Yüksek tansiyon problemi yaşayan hastaların potasyumdan zengin bir diyetle beslenmesi durumunda tansiyonun kontrol altına alındığını araştırmalarca kanıtlamıştır. Bir incirinde günlük potasyum ihtiyacının % 7sini karşıladığını düşünürsek, tansiyon problemi olanlar için incir önemli bir besin desteği olabilir.
Hem yüksek miktarda demir içermesi hem de demirin emilimini arttıran C vitamininden zengin bir kaynak olması sayesinde de demir yetersizliğine bağlı anemisi olan kişilerde kolaylıkla tüketilebilecek bir meyvedir.
Karbonhidrat, yağ, protein metabolizmamızın sağlıklı işleyebilmesi için gerekli olan B grubu vitaminlerinden de zengin olan incir, bugün kanserin önlemesi için de sofralarınızda yer almasını isteyeceğiniz bir besindir.
KANSERE ÖNLEM!
Scranton Üniversitesinde yapılan bir araştırmaya göre kuru incir yüksek miktarda polifenol madde bulundurmaktadır. Polifenol ise kanser yapıcı hücrelerin aktivasyonunun, serbest radikallerin olumsuz etkilerinin, hücre farklılaşmasının engellenmesinde önemli bir etkiye sahiptir.

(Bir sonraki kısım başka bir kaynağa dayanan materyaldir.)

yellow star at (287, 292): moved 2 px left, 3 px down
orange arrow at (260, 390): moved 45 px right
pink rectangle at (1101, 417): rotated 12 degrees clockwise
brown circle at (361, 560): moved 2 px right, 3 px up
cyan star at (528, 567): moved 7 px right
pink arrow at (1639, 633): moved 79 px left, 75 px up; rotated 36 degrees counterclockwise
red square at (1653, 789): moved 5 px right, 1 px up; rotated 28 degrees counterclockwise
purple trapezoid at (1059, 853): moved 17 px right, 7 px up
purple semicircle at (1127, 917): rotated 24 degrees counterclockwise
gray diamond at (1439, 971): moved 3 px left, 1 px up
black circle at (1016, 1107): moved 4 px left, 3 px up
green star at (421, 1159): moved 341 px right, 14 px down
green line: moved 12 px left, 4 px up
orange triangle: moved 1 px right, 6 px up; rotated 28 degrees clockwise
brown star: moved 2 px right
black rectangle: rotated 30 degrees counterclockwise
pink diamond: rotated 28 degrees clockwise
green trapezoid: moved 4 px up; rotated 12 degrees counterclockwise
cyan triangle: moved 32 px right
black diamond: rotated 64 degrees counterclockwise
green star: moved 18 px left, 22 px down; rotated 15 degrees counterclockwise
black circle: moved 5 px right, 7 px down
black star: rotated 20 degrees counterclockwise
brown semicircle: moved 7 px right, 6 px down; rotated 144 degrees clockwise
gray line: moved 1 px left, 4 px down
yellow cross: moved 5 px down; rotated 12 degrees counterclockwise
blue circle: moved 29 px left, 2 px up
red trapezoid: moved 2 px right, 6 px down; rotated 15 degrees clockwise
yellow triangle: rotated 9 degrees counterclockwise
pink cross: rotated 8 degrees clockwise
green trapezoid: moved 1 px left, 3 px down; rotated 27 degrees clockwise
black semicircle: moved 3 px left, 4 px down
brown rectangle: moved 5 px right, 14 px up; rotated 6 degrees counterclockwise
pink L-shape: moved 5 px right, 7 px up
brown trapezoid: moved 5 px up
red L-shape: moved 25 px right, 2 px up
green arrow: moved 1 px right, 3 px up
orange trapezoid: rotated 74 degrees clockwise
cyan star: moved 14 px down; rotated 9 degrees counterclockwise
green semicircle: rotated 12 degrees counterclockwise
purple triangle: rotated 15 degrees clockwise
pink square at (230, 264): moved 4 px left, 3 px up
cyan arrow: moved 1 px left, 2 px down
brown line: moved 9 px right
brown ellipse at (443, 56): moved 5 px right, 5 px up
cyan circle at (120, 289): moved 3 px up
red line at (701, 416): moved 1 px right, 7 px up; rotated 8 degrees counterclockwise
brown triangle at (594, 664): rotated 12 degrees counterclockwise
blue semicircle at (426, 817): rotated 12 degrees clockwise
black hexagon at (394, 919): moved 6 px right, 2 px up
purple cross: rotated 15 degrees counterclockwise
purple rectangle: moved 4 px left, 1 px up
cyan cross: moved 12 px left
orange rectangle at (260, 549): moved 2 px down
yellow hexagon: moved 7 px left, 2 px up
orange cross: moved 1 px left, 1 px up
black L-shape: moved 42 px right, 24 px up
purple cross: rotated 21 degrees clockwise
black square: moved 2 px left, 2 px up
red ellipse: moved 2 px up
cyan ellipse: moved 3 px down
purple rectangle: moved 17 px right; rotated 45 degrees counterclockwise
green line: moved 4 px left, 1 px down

Ayrıca yassı hücreli kanserlerin tedavisinde de kullanılan benzaldehitten de zengin olan incir, Japon bilim adamlarının çalışmalarında sıkça yer almıştır ve incir özü enjekte edilen deneklerde 11 gün içerisinde tümörlerin %39 oranında küçülmesine katkı sağlamıştır. Bilim adamları bunun açıklamasını da incirin benzaldehitten zengin bir meyve olmasına bağlamıştır.
ŞEKER HASTALARI DİKKAT!
Tüm bunların yanı sıra unutulmaması gereken önemli bir nokta vardır ki incirin glisemik indeksinin yüksek olması. Glisemik indeks besinlerin kan şekerini yükseltme hızıdır. Özellikle diyabet hastası olan ya da insülin direnci olan kişilerde kan şekerinin ani bir şekilde yükselmesini bu yüzden de diyabeti ve insüline karşı direnci olan bireylerin incir tüketirken porsiyon kontrolü yapmaları gerektiğini özellikle vurguluyoruz. Kan şekeri regülasyonun da problem yaşamayanlar içinse incirin porsiyonunu sınırlandırırız. Kuru olarak tüketilecekse 1 adet, yaş olarak tüketilecekse 1-2 adet incir 1 porsiyonluk meyve ihtiyacınızı karşılayacaktır. Yine içeriğindeki yüksek posa sayesinde fazla tüketimde bağırsak hareketlerini arttıracağından önerdiğimiz porsiyon miktarlarına dikkat ediniz.